WHAT IS EXPECTED:
Your answer must be every line of the data that holds the string "jpaz".

MATERIAL FOR THE TASK:
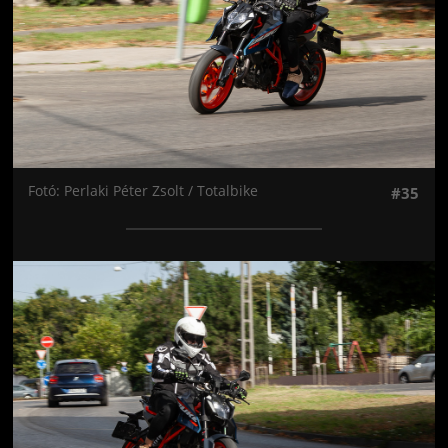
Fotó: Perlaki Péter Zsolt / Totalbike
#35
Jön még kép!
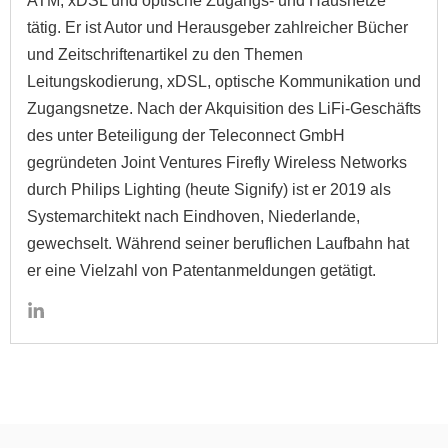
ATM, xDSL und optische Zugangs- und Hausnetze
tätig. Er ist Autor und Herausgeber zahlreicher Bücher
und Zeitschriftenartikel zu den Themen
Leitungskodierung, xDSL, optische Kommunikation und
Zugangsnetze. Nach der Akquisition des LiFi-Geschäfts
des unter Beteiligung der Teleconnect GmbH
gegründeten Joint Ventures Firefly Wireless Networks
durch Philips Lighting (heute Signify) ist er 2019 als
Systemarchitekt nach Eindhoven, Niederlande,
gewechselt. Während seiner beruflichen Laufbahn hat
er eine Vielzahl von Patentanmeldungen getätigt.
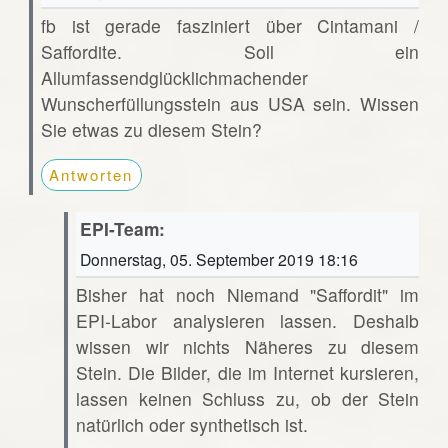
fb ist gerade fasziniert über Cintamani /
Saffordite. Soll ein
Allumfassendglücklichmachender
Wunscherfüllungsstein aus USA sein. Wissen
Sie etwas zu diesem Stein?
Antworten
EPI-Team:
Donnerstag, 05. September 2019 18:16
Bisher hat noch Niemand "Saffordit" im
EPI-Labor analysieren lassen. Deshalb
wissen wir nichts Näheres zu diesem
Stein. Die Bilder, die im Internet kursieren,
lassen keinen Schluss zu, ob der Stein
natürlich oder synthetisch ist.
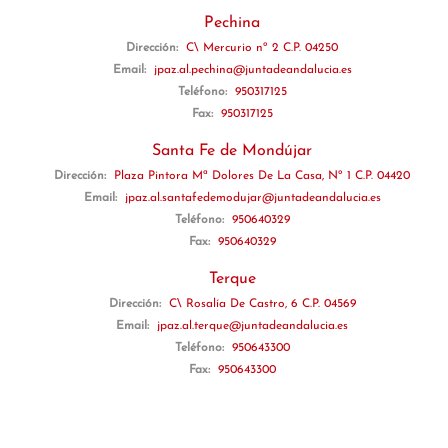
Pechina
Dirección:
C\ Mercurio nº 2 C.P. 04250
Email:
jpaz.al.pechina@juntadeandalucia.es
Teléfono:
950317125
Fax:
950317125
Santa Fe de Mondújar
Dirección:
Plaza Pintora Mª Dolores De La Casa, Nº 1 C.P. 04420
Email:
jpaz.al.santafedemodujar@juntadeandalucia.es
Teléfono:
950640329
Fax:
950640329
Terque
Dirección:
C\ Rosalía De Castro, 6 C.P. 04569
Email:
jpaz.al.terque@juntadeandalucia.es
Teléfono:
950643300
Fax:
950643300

RESPONSE BOX:
jpaz.al.pechina@juntadeandalucia.es
jpaz.al.santafedemodujar@juntadeandalucia.es
jpaz.al.terque@juntadeandalucia.es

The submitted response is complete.